The judges asked for extra time to deliberate. It turns out that they had difficulty deciding whether the contestant’s age should factor in their decision. Ultimately they decided that Rosine Mwiseneza was most deserving of the crown of Ms. Geek 2016.
Content matters most
The success of the Ms. Geek competition surprised many. It led to comparisons with the Miss Rwanda Pageantry, with some going as far as suggesting that Ms. Geek should replace Miss Rwanda because of its content and relevance to our society.
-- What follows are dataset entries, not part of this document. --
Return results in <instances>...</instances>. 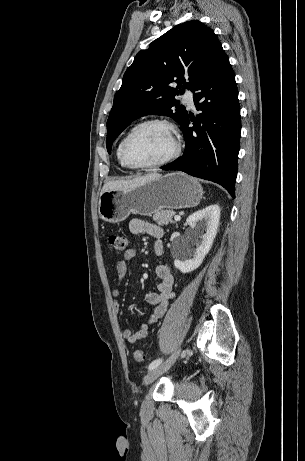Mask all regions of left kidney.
<instances>
[{
    "label": "left kidney",
    "mask_w": 305,
    "mask_h": 461,
    "mask_svg": "<svg viewBox=\"0 0 305 461\" xmlns=\"http://www.w3.org/2000/svg\"><path fill=\"white\" fill-rule=\"evenodd\" d=\"M219 220L220 207L217 204L209 205L206 208L193 213L187 218L186 224L189 225L191 229H195L202 240L194 251H190V246L188 245H183L181 247L182 250L188 252L186 257L189 256V258L184 261L175 259L174 266L182 273H189L197 269L202 264L205 256L210 251L214 238L217 234Z\"/></svg>",
    "instance_id": "5707ae66"
}]
</instances>
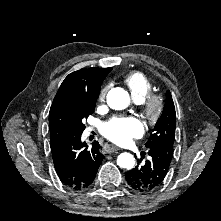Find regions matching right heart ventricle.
<instances>
[{
	"label": "right heart ventricle",
	"mask_w": 221,
	"mask_h": 221,
	"mask_svg": "<svg viewBox=\"0 0 221 221\" xmlns=\"http://www.w3.org/2000/svg\"><path fill=\"white\" fill-rule=\"evenodd\" d=\"M123 82L129 89L131 97L140 103L144 102L153 90L151 79L142 71L128 73Z\"/></svg>",
	"instance_id": "1"
}]
</instances>
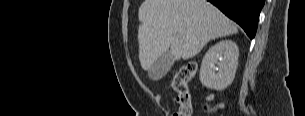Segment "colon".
Returning a JSON list of instances; mask_svg holds the SVG:
<instances>
[{"label":"colon","instance_id":"1","mask_svg":"<svg viewBox=\"0 0 305 116\" xmlns=\"http://www.w3.org/2000/svg\"><path fill=\"white\" fill-rule=\"evenodd\" d=\"M198 65L195 62L187 63L181 66L175 73L172 80V88L176 92V101L179 108L170 116H191L192 105L191 97L187 88V82L196 75ZM222 108V104L216 102L213 95L208 97L206 110L213 111Z\"/></svg>","mask_w":305,"mask_h":116}]
</instances>
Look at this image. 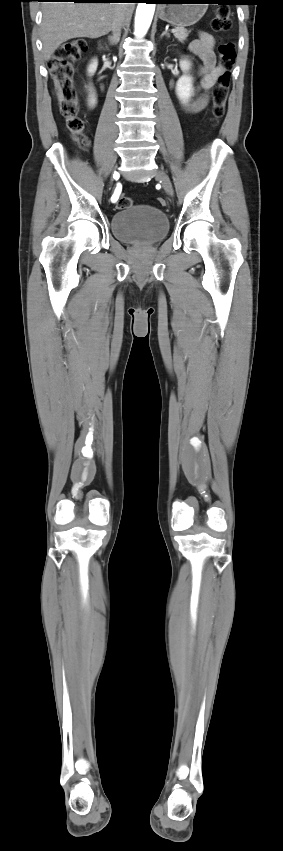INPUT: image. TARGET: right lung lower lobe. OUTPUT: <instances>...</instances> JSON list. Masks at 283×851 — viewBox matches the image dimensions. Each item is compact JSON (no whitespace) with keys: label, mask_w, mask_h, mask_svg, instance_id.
<instances>
[{"label":"right lung lower lobe","mask_w":283,"mask_h":851,"mask_svg":"<svg viewBox=\"0 0 283 851\" xmlns=\"http://www.w3.org/2000/svg\"><path fill=\"white\" fill-rule=\"evenodd\" d=\"M45 1V0H44ZM47 1H73V2H110V3H118V2H137L139 0H47Z\"/></svg>","instance_id":"1"}]
</instances>
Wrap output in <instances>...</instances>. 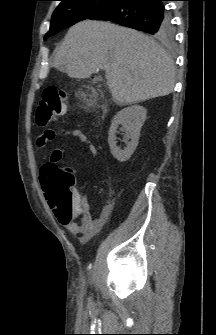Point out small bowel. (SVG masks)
Here are the masks:
<instances>
[{
	"label": "small bowel",
	"mask_w": 216,
	"mask_h": 335,
	"mask_svg": "<svg viewBox=\"0 0 216 335\" xmlns=\"http://www.w3.org/2000/svg\"><path fill=\"white\" fill-rule=\"evenodd\" d=\"M71 135L77 138L81 143L85 144L89 149L92 155L96 154V148L93 143L89 140V138L80 130L73 129L71 131L63 130L59 133V135ZM57 134L54 131H48L43 136H39L36 140V143L39 147L45 146L48 142L54 140ZM62 158L61 151H54L47 163H45L40 171V184L41 188L44 191L47 199L50 202L51 207L54 210L55 216L59 223L69 232L73 234H78L81 237L83 242H87L94 234H96L105 224V218L99 216L97 218H93L90 212V207L87 201V197L85 194L81 193L78 190H75L73 193V197L75 200V207L73 212L67 218L63 219V209L56 205L53 199L50 197L49 192L51 188L48 186L49 181L52 178V169L58 166L59 161ZM47 164H51L50 169L45 171L44 167ZM80 218L81 222H78L77 219Z\"/></svg>",
	"instance_id": "c3829d8e"
}]
</instances>
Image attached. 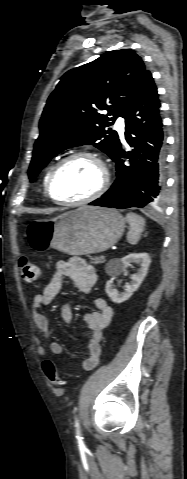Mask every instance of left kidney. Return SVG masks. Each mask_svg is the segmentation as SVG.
<instances>
[{
	"instance_id": "1",
	"label": "left kidney",
	"mask_w": 187,
	"mask_h": 479,
	"mask_svg": "<svg viewBox=\"0 0 187 479\" xmlns=\"http://www.w3.org/2000/svg\"><path fill=\"white\" fill-rule=\"evenodd\" d=\"M131 263L138 264L140 268L137 274L131 276V282L125 286L124 292H117L112 284V280H108L106 282L105 291L108 297L114 303H122L128 300L132 296V294L139 288L148 272L151 259L148 253H131L127 256H124L123 258L111 259L106 264V273L111 277H115L125 271Z\"/></svg>"
}]
</instances>
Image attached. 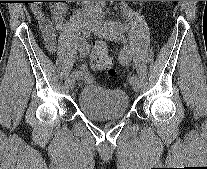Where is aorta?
<instances>
[{
    "label": "aorta",
    "mask_w": 207,
    "mask_h": 169,
    "mask_svg": "<svg viewBox=\"0 0 207 169\" xmlns=\"http://www.w3.org/2000/svg\"><path fill=\"white\" fill-rule=\"evenodd\" d=\"M105 1H96V3L104 4Z\"/></svg>",
    "instance_id": "aorta-1"
}]
</instances>
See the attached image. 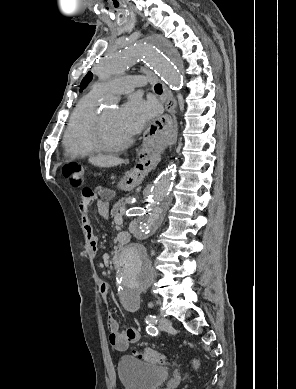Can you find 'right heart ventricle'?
I'll return each mask as SVG.
<instances>
[{"label": "right heart ventricle", "instance_id": "e07e8e85", "mask_svg": "<svg viewBox=\"0 0 296 389\" xmlns=\"http://www.w3.org/2000/svg\"><path fill=\"white\" fill-rule=\"evenodd\" d=\"M98 98L99 95L88 93L71 115L63 141L65 150L70 157L86 158L100 152L94 141Z\"/></svg>", "mask_w": 296, "mask_h": 389}]
</instances>
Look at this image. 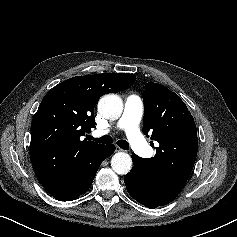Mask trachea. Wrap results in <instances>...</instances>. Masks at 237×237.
<instances>
[{
	"instance_id": "1",
	"label": "trachea",
	"mask_w": 237,
	"mask_h": 237,
	"mask_svg": "<svg viewBox=\"0 0 237 237\" xmlns=\"http://www.w3.org/2000/svg\"><path fill=\"white\" fill-rule=\"evenodd\" d=\"M90 139L93 140V141H96L98 143H103V144H110V143L113 142L112 137L109 136V135H105V136H102L100 138H94V137L91 136ZM117 145L120 148L124 149V150H128L129 149V144H128V142L126 140H118L117 141Z\"/></svg>"
}]
</instances>
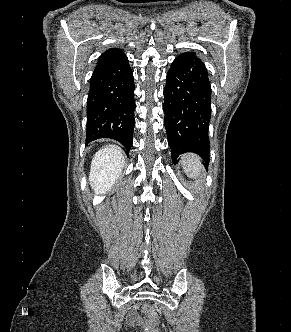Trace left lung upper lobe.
<instances>
[{
	"instance_id": "left-lung-upper-lobe-1",
	"label": "left lung upper lobe",
	"mask_w": 291,
	"mask_h": 332,
	"mask_svg": "<svg viewBox=\"0 0 291 332\" xmlns=\"http://www.w3.org/2000/svg\"><path fill=\"white\" fill-rule=\"evenodd\" d=\"M182 149H183V150H189V147H187V146H183Z\"/></svg>"
}]
</instances>
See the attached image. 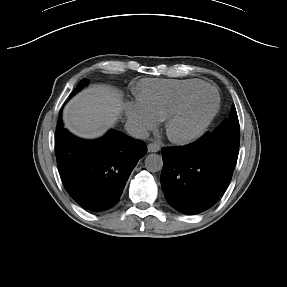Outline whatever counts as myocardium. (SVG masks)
Segmentation results:
<instances>
[{"mask_svg":"<svg viewBox=\"0 0 287 287\" xmlns=\"http://www.w3.org/2000/svg\"><path fill=\"white\" fill-rule=\"evenodd\" d=\"M206 90L212 92L214 96V105L209 114L207 115V117L193 131L186 134L176 133L175 125L177 121L180 119L190 100L196 94ZM219 109H220V96L218 91L214 87L205 84L192 89L180 99V101L176 104V106L173 108L171 113L166 118L165 131L168 139L171 142L178 145H185L194 142L205 133V131L208 129V127L216 117L217 113L219 112Z\"/></svg>","mask_w":287,"mask_h":287,"instance_id":"f54148a6","label":"myocardium"}]
</instances>
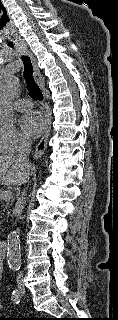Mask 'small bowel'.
Wrapping results in <instances>:
<instances>
[{
	"label": "small bowel",
	"instance_id": "c3829d8e",
	"mask_svg": "<svg viewBox=\"0 0 118 320\" xmlns=\"http://www.w3.org/2000/svg\"><path fill=\"white\" fill-rule=\"evenodd\" d=\"M0 280H1V264H0ZM2 308L1 302H0V310Z\"/></svg>",
	"mask_w": 118,
	"mask_h": 320
}]
</instances>
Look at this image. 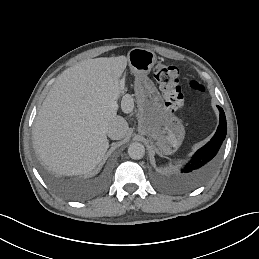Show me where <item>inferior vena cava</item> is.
I'll use <instances>...</instances> for the list:
<instances>
[{
	"instance_id": "inferior-vena-cava-1",
	"label": "inferior vena cava",
	"mask_w": 259,
	"mask_h": 259,
	"mask_svg": "<svg viewBox=\"0 0 259 259\" xmlns=\"http://www.w3.org/2000/svg\"><path fill=\"white\" fill-rule=\"evenodd\" d=\"M128 130V123L122 117H118L107 126L108 137L112 140H119L125 137Z\"/></svg>"
}]
</instances>
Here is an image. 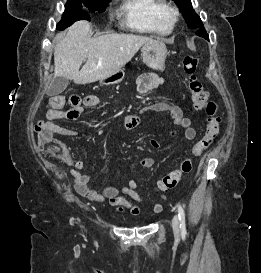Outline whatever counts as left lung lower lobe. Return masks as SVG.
Listing matches in <instances>:
<instances>
[{"label": "left lung lower lobe", "instance_id": "0a47b994", "mask_svg": "<svg viewBox=\"0 0 261 273\" xmlns=\"http://www.w3.org/2000/svg\"><path fill=\"white\" fill-rule=\"evenodd\" d=\"M197 34L201 37H204L207 40L209 39L208 34L206 33V31L203 27L198 29Z\"/></svg>", "mask_w": 261, "mask_h": 273}]
</instances>
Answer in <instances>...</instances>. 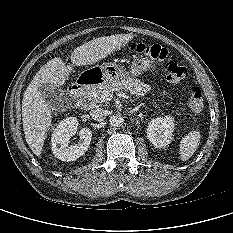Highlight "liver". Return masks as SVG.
Segmentation results:
<instances>
[{
	"label": "liver",
	"instance_id": "obj_1",
	"mask_svg": "<svg viewBox=\"0 0 233 233\" xmlns=\"http://www.w3.org/2000/svg\"><path fill=\"white\" fill-rule=\"evenodd\" d=\"M133 38V34H114L95 38L74 49L71 62L76 66L92 65L121 49ZM72 70L73 68L66 65L61 58L55 57L40 68L24 93L23 130L28 146L38 157L42 153L52 121L51 107L40 93L39 87L43 84L63 86Z\"/></svg>",
	"mask_w": 233,
	"mask_h": 233
}]
</instances>
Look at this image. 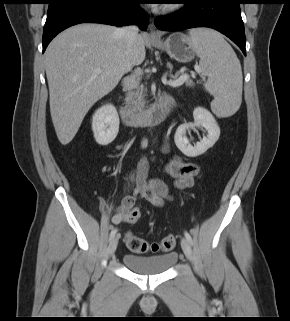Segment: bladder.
Wrapping results in <instances>:
<instances>
[{
    "label": "bladder",
    "mask_w": 290,
    "mask_h": 321,
    "mask_svg": "<svg viewBox=\"0 0 290 321\" xmlns=\"http://www.w3.org/2000/svg\"><path fill=\"white\" fill-rule=\"evenodd\" d=\"M178 255L174 251L152 256L126 254L123 256L124 265L139 275L153 276L168 271L177 262Z\"/></svg>",
    "instance_id": "obj_1"
}]
</instances>
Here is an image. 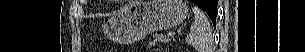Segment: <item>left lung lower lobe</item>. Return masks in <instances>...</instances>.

I think we need both. However, Ms. Geek has forced the hand of the organisers of Miss Rwanda: their competition must become innovative in content in ways that show its relevancy to our society.
The First Lady, Ms. Jeannette Kagame, hinted on this issue. In her speech she underlined the importance of competitions like Ms. Geek in informing the country’s readiness for the 4th Industrial Revolution, then she declared “Geek is the new cool.” She declared some more, “Content is everything, beyond looks.”
It’s about mentorship
If Miss Rwanda organisers are to take this advice, it would probably be wise for them to model their project on the culture of mentorship on which Ms. Geek is erected. It is how the formidable women of Girls in ICT-Rwanda have redefined the concept of success – what success is – that is driving the actions that are changing the way young girls are looking at the traditionally ring-fenced area of science and technology, and dismantling entrenched prejudices thereby.
The culture of mentorship is predicated on the idea that success is determined by one’s responsibility to send down the elevator when they reach the top. It is what’s driving success at Girls in ICT-Rwanda.
Its absence is what is killing Miss Rwanda. Asked to vote online for Rwanda’s representative to Miss Africa 2016, one of the members of the panel of judges that selected the immediate former Miss Rwanda was categorical, “She did almost no-thing for her Umudugudu; what can she do for Africa? Not voting, not worth my time.” That’s a bit harsh. But the real problem with Miss Rwanda is that the model upon which it is erected sets up its winners for failure. Something should be done if it is to be saved from itself.